Crediting his mentor, the Jets coach has built a winner from ground up

January 05, 2007|Christopher L. Gasper, Globe Staff

HEMPSTEAD, N.Y. -- Long before his fateful stint as a Cleveland Browns intern, Eric Mangini's ethos -- diligence, teamwork, sacrifice for the greater good -- was forged. It happened in the basement of the Connecticut home he grew up in.

When the Mangini brothers, Eric, Kyle, and Scott, got into a spat, their father, Carmine, would send them to the cluttered confines of the cellar for a life lesson that sticks with the New York Jets coach to this day.

"We'd be sent down to the cellar to clean it up and we couldn't come up until it was done," said Mangini. "We'd spend the first half-hour fighting, 'You get that side and I'll get that side.' Then we'd say, 'Let's just get this done and get out of here.' You came up feeling good about each other because you had worked together."

Carmine died when Mangini was 16. He suffered a heart attack playing racquetball with his son, Kyle. Various paternal figures emerged in Mangini's life to fill the void: his football coach at Bulkeley High, Graham Martin; his Uncle Frank; and when he was a 23-year-old public relations intern and ball boy for the Cleveland Browns, he found another father figure in a fellow Wesleyan University alumnus -- Bill Belichick.

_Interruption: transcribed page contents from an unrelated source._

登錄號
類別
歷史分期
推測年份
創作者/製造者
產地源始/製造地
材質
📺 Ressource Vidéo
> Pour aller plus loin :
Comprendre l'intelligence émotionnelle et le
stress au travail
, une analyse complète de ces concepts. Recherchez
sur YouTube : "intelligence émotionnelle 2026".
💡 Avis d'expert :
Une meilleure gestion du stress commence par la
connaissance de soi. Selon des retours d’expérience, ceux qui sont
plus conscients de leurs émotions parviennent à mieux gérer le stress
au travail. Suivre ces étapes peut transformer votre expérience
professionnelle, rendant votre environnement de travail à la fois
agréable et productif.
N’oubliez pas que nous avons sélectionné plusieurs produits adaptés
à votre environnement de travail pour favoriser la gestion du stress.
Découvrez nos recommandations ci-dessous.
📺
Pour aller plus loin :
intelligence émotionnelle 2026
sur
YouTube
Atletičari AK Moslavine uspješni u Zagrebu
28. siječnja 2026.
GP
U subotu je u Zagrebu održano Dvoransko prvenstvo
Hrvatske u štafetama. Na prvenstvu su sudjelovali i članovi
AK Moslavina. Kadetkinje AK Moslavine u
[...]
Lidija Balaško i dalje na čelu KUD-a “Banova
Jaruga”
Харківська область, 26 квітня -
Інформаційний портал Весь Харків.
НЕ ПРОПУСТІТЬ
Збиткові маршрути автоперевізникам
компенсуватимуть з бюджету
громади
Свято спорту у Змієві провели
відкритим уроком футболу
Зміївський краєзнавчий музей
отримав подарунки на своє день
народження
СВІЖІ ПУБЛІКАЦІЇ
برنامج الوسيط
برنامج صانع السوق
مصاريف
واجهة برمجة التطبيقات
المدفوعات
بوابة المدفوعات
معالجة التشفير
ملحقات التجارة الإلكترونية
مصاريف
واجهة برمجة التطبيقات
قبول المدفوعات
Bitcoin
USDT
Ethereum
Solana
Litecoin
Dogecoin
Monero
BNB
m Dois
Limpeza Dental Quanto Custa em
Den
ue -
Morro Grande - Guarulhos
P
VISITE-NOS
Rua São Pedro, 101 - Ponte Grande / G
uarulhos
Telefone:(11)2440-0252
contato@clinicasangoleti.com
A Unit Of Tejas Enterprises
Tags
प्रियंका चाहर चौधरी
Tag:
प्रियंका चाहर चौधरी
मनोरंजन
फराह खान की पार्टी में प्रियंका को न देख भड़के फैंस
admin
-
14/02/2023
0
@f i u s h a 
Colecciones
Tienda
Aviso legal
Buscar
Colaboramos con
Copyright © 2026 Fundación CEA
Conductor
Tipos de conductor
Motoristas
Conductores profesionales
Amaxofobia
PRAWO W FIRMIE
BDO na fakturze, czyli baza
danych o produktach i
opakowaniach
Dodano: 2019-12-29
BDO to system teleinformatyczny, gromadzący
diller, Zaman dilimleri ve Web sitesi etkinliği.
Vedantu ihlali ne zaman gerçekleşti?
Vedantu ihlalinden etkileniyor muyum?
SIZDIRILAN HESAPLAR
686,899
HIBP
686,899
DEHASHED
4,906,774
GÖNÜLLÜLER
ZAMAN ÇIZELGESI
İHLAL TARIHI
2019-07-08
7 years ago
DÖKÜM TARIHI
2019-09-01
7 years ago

"I think any time you have a mentor, there are elements of that," said Mangini, who spent 10 seasons coaching with Belichick in Cleveland (1995), with the Jets (1997-99), and in New England (2000-05), where he was defensive coordinator his final season.

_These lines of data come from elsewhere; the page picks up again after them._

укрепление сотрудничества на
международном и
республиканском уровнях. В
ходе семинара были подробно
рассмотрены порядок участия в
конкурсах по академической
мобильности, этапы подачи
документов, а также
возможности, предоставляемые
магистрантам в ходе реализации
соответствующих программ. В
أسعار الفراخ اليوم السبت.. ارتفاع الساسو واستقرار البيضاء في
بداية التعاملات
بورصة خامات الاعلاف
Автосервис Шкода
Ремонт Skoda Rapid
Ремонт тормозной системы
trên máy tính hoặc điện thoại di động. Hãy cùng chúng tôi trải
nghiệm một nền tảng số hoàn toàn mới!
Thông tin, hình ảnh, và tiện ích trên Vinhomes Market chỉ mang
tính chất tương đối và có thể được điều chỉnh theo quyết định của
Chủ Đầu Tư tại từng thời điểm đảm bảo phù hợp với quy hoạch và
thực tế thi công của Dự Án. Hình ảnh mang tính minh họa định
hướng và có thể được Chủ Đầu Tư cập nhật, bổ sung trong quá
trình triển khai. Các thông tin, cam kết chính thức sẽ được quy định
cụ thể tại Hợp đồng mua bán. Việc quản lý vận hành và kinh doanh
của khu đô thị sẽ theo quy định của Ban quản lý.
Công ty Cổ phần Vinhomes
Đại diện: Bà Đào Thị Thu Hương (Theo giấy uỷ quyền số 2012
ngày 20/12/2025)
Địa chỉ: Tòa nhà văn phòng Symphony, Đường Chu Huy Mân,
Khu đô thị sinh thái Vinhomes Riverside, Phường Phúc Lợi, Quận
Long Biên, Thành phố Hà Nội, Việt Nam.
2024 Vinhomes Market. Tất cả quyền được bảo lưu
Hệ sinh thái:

The pseudo father-son dynamic explains why so much of Belichick's approach is reflected in Mangini's coaching style -- his secrecy about injuries, his painstaking attention to detail, his unwillingness to tolerate mental mistakes or selfish actions, his fondness for drab coaching attire.

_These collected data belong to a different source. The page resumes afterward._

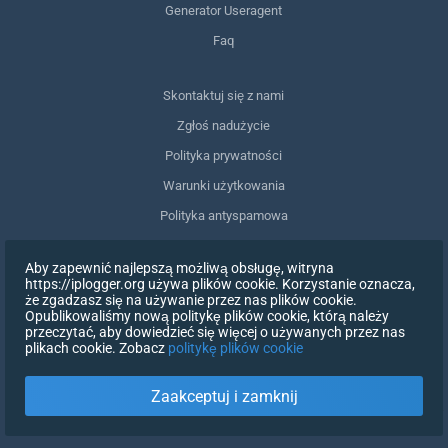
Generator Useragent
Faq
Skontaktuj się z nami
Zgłoś nadużycie
Polityka prywatności
Warunki użytkowania
Polityka antyspamowa
Zgodność z RODO
Aby zapewnić najlepszą możliwą obsługę, witryna
Usuń moje dane
https://iplogger.org używa plików cookie. Korzystanie oznacza,
że zgadzasz się na używanie przez nas plików cookie.
Wycofanie zgody
Opublikowaliśmy nową politykę plików cookie, którą należy
przeczytać, aby dowiedzieć się więcej o używanych przez nas
plikach cookie. Zobacz
politykę plików cookie
ZAREJESTRUJ SIĘ
Zaakceptuj i zamknij
X
ZALOGUJ SIĘ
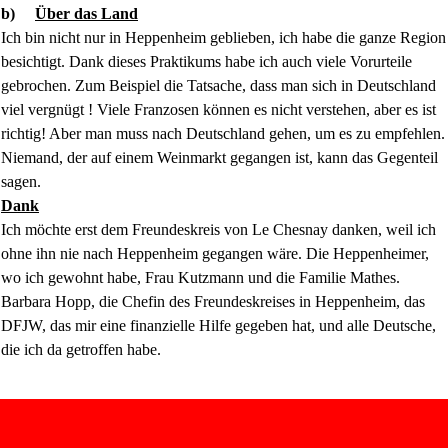
b)
Über das Land
Ich bin nicht nur in Heppenheim geblieben, ich habe die ganze Region
besichtigt. Dank dieses Praktikums habe ich auch viele Vorurteile
gebrochen. Zum Beispiel die Tatsache, dass man sich in Deutschland
viel vergnügt ! Viele Franzosen können es nicht verstehen, aber es ist
richtig! Aber man muss nach Deutschland gehen, um es zu empfehlen.
Niemand, der auf einem Weinmarkt gegangen ist, kann das Gegenteil
sagen.
Dank
Ich möchte erst dem Freundeskreis von Le Chesnay danken, weil ich
ohne ihn nie nach Heppenheim gegangen wäre. Die Heppenheimer,
wo ich gewohnt habe, Frau Kutzmann und die Familie Mathes.
Barbara Hopp, die Chefin des Freundeskreises in Heppenheim, das
DFJW, das mir eine finanzielle Hilfe gegeben hat, und alle Deutsche,
die ich da getroffen habe.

But Mangini yearned to prove he could take the lessons he learned and apply them on his own. He did so by going against Belichick's wishes and advice by taking the Jets job last January, two days before his 35th birthday.

In the process, Mangini has proved he is his own man, not a Belichick clone.

"Whenever you have someone that has been an extreme influence on you, you take things good and bad from that person," said Mangini. "To me, it's important to approach things the way that I believe they should be done and learn from Bill Parcells, Bill Belichick, Ted Marchibroda, Charlie Weis, Romeo Crennel, Kirk Ferentz, Nick Saban."